Ahram Info, Samedi 15 Août 2026
Les découvertes menées à Tell Abou Seifi renforcent l’hypothèse selon laquelle le site correspondrait à la ville pharaonique de « Mesen », mentionnée dans les textes du Nouvel Empire. Les fouilles suivantes devront se poursuivre pour préciser le rôle stratégique et religieux de ce carrefour majeur antique.
Une mission archéologique égyptienne a mis au jour de nouvelles découvertes à Tell Abou Seifi, dans la ville d’El Qantara Est (gouvernorat d’Ismaïlia), à l’est de l’Egypte, apportant un éclairage inédit sur l’évolution architecturale et militaire du site à travers les époques, redessinant ainsi les contours de la célèbre route militaire d’Horus, selon un communiqué du ministère égyptien du Tourisme et des Antiquités, samedi 15 août 2026.
« Ces résultats soulignent le rôle stratégique et civilisationnel joué par cette région dans la protection des frontières orientales de l’Egypte. Il a précisé que la poursuite des fouilles le long de la route d’Horus permet de reconstruire l’histoire de cette voie et de ses différentes stations », précise le ministre du Tourisme et des Antiquités, Sherif Fathy.
Les travaux de cette saison ont permis de corriger les interprétations d’anciennes fouilles menées au cours des décennies précédentes.

« La mission a achevé le dégagement d’un imposant mur d’enceinte en briques crues, doté de portes et de pièces intérieures. Les études ont confirmé qu’il s’agissait du mur extérieur délimitant l’enceinte sacrée du temple, et non du temple lui-même comme on le supposait auparavant », a expliqué le secrétaire général du Conseil suprême des Antiquités, Hisham El-Leithy.

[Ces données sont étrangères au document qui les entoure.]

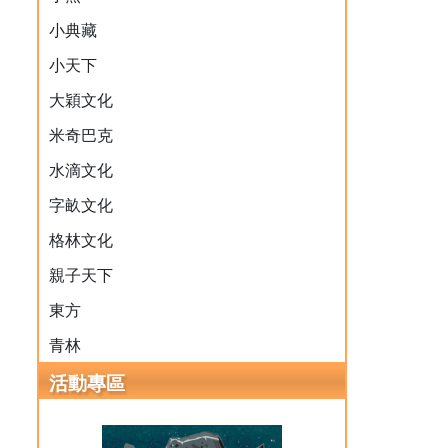
小典藏
小天下
大穎文化
米奇巴克
水滴文化
字畝文化
格林文化
親子天下
東方
青林
活動專區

De son côté, le chef du secteur des Antiquités égyptiennes, Mohamed Abdel-Badie, a indiqué que deux routes pavées successives menant au temple ont été identifiées : une première ptolémaïque, surmontée d’une voie romaine plus étroite.
Et d’ajouter que « les vestiges du temple révèlent des pièces de stockage au nord et des salles de service plus vastes au sud, menant jusqu’au « Saint des Saints », dont la structure a été détruite par des travaux d’extraction de pierres à la fin de l’époque romaine ».
Une vocation stratégique confirmée par le matériel archéologique
De son côté, le directeur général des Antiquités du Sinaï et directeur de la mission, Mahmoud Galal a recensé plusieurs artefacts à caractère administratif et militaire.
Parmi eux figurent une partie de statue en schiste datant de la 26e dynastie représentant un scribe de l’armée tenant un naos brisé, une statue sans tête ni pieds de la Basse Epoque, un torse royal en basalte, ainsi que des fragments de statues de faucons en basalte et en calcaire, explique le communiqué.
De l’apogée ptolémaïque aux fours à chaux romains
Les stratigraphies étudiées montrent que le temple mis au jour sur le site archéologique de Tell Abou Seifi, à El Qantara Est (dans le gouvernorat d’Ismaïlia), a atteint son apogée architectural sous l’époque ptolémaïque.
« Au 3e siècle, le site s’est transformé en casernes militaires romaines (Castrum) », indique le communiqué.
Et d’ajouter qu’à la fin de la période romaine, l’endroit a été transformé en carrière pour la production de chaux.
La mission archéologique égyptienne opérant à Tell Abou Seifi a d’ailleurs découvert deux immenses fours circulaires érigés sur les angles du Saint des Saints, contenant encore des restes de pierres calcaires brûlées.
Mais l’une des découvertes majeures de cette campagne reste la mise au jour de la moitié d’un imposant linteau supérieur en grès, brisé en deux, indique le communiqué.
« Cette pièce gravée sur trois faces, porte les titres du roi Ramsès II ainsi qu’un texte mentionnant des travaux de restauration effectués pour une statue du dieu « Horus, seigneur de la ville de Mesen ». Il s’agit d’un indice déterminant pour l’identification du site », a souligné le chef de l’administration centrale pour la Basse-Egypte et le Sinaï et chef de la mission, Hisham Hussein.
L’ensemble de ces découvertes étaye la forte probabilité que Tell Abou Seifi corresponde à la ville pharaonique de « Mesen », mentionnée dans les textes du Nouvel Empire », précise le communiqué.
Les fouilles se poursuivront lors des prochaines saisons archéologiques pour trancher définitivement cette question et confirmer le rôle clé de Tell Abou Seifi comme carrefour militaire, religieux et économique sur la route d’Horus, de l’époque pharaonique à l’ère romaine.